Burr, Van Hollen Introduce Bipartisan Bill to Improve Child Care Protection
Today, Senators Richard Burr (R-NC) and Chris Van Hollen (D-MD) introduced the Child Care Protection Improvement Act. This bipartisan legislation would create a task force to assist states in the process of implementing background check requirements for child care workers.
“Protecting our children’s safety has always been, and will always be, a top priority for me,” said Senator Burr. “This commonsense legislation will help states meet the standards for implementing these practical requirements in a timely manner to give working parents a peace of mind and better safeguard our children.”
“As we work to make sure childcare is affordable for families in Maryland and across the country, we must have a better system that maximizes safety and provides parents peace of mind about who is watching their children,” said Senator Van Hollen. “But far too many states have been slow to implement the criminal background check requirements, including interstate checks, that are already in place under the law. We need to change that. This bipartisan legislation will help states make the improvements necessary to ensure a high-quality childcare workforce and a safe environment for every child.
When the Child Care and Development Block Grant (CCDBG) program was reauthorized in 2014, Senator Burr championed the inclusion of criminal background check requirements for child care workers hired by providers who receive federal funding under the CCDBG program. Currently, the CCDBG program is the primary source of federal funding for child care assistance.

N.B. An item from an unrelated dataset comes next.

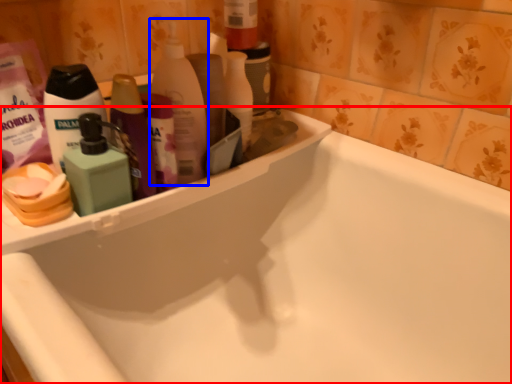 Question: Among these objects, which one is nearest to the camera, bathtub (highlighted by a red box) or cleaning product (highlighted by a blue box)?

Choices:
 (A) bathtub
 (B) cleaning product

Answer: (A) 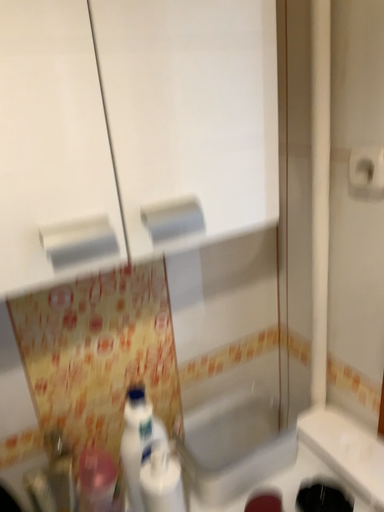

While 35 states qualified for a waiver to implement the background check requirements through September 2019, only two states are in full compliance. The remaining states were either placed on corrective action plans or issued penalty notices. States are required to be in full compliance with the background check requirements by September 30, 2020. Various state laws have created challenges in implementing the requirements, leading to delayed hiring of child care workers, wasted financial resources, and continued child safety risks.
This legislation will better equip states with ways to address these challenges by creating a task force to identify the problems, develop recommendations and best practices, and provide technical assistance to Federal and State agencies as they continue to implement these requirements.